─── MATERIAL SUPPLIED ───

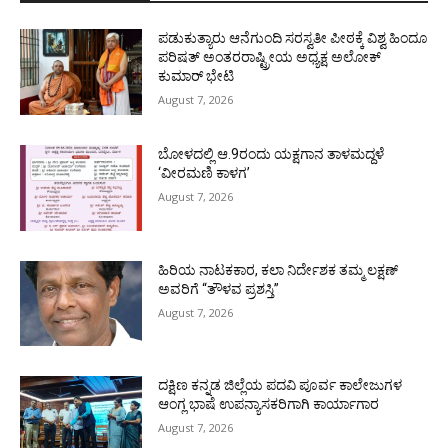
ಪಡುಕುತ್ಯಾರು ಆನೆಗುಂದಿ ಸರಸ್ವತೀ ಪೀಠಕ್ಕೆ ವಿಶ್ವ ಹಿಂದೂ
ಪರಿಷತ್ ಅಂತರರಾಷ್ಟ್ರೀಯ ಅಧ್ಯಕ್ಷ ಅಲೋಕ್
ಕುಮಾರ್ ಭೇಟಿ
August 7, 2026
ಬೋಳದಲ್ಲಿ ಆ.9ರಂದು ಯಕ್ಷಗಾನ ತಾಳಮದ್ದಳೆ
‘ವೀರಮಣಿ ಕಾಳಗ’
August 7, 2026
ಹಿರಿಯ ನಾಟಕಕಾರ, ಕಲಾ ನಿರ್ದೇಶಕ ತಮ್ಮ ಲಕ್ಷಣ್
ಅವರಿಗೆ “ತೌಳವ ಪ್ರಶಸ್ತಿ”
August 7, 2026
ದಕ್ಷಿಣ ಕನ್ನಡ ಜಿಲ್ಲೆಯ ಪದವಿ ಪೂರ್ವ ಕಾಲೇಜುಗಳ
ಆಂಗ್ಲ ಭಾಷೆ ಉಪನ್ಯಾಸಕರಿಗಾಗಿ ಕಾರ್ಯಾಗಾರ
August 7, 2026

───

* [REQUIRED WORK] Give back the data exactly, with no images.

* [ANSWER BELOW]
ಪಡುಕುತ್ಯಾರು ಆನೆಗುಂದಿ ಸರಸ್ವತೀ ಪೀಠಕ್ಕೆ ವಿಶ್ವ ಹಿಂದೂ
ಪರಿಷತ್ ಅಂತರರಾಷ್ಟ್ರೀಯ ಅಧ್ಯಕ್ಷ ಅಲೋಕ್
ಕುಮಾರ್ ಭೇಟಿ
August 7, 2026
ಬೋಳದಲ್ಲಿ ಆ.9ರಂದು ಯಕ್ಷಗಾನ ತಾಳಮದ್ದಳೆ
‘ವೀರಮಣಿ ಕಾಳಗ’
August 7, 2026
ಹಿರಿಯ ನಾಟಕಕಾರ, ಕಲಾ ನಿರ್ದೇಶಕ ತಮ್ಮ ಲಕ್ಷಣ್
ಅವರಿಗೆ “ತೌಳವ ಪ್ರಶಸ್ತಿ”
August 7, 2026
ದಕ್ಷಿಣ ಕನ್ನಡ ಜಿಲ್ಲೆಯ ಪದವಿ ಪೂರ್ವ ಕಾಲೇಜುಗಳ
ಆಂಗ್ಲ ಭಾಷೆ ಉಪನ್ಯಾಸಕರಿಗಾಗಿ ಕಾರ್ಯಾಗಾರ
August 7, 2026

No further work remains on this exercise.